▶ _Task goal_
The listing below should be written out word for word, with its pictures removed.

▶ _Input data_

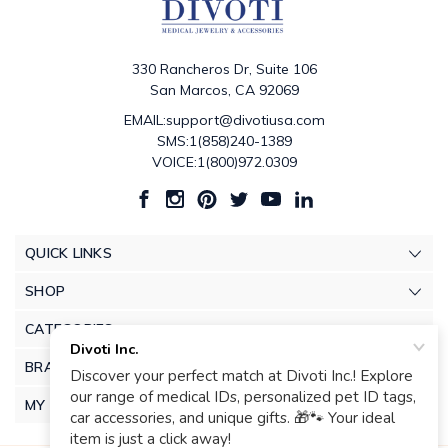
330 Rancheros Dr, Suite 106
San Marcos, CA 92069
EMAIL:support@divotiusa.com
SMS:1(858)240-1389
VOICE:1(800)972.0309
QUICK LINKS
SHOP
CATEGORIES
BRANDS
MY ACCOUNT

▶ _Exercise result_
330 Rancheros Dr, Suite 106
San Marcos, CA 92069
EMAIL:support@divotiusa.com
SMS:1(858)240-1389
VOICE:1(800)972.0309
QUICK LINKS
SHOP
CATEGORIES
BRANDS
MY ACCOUNT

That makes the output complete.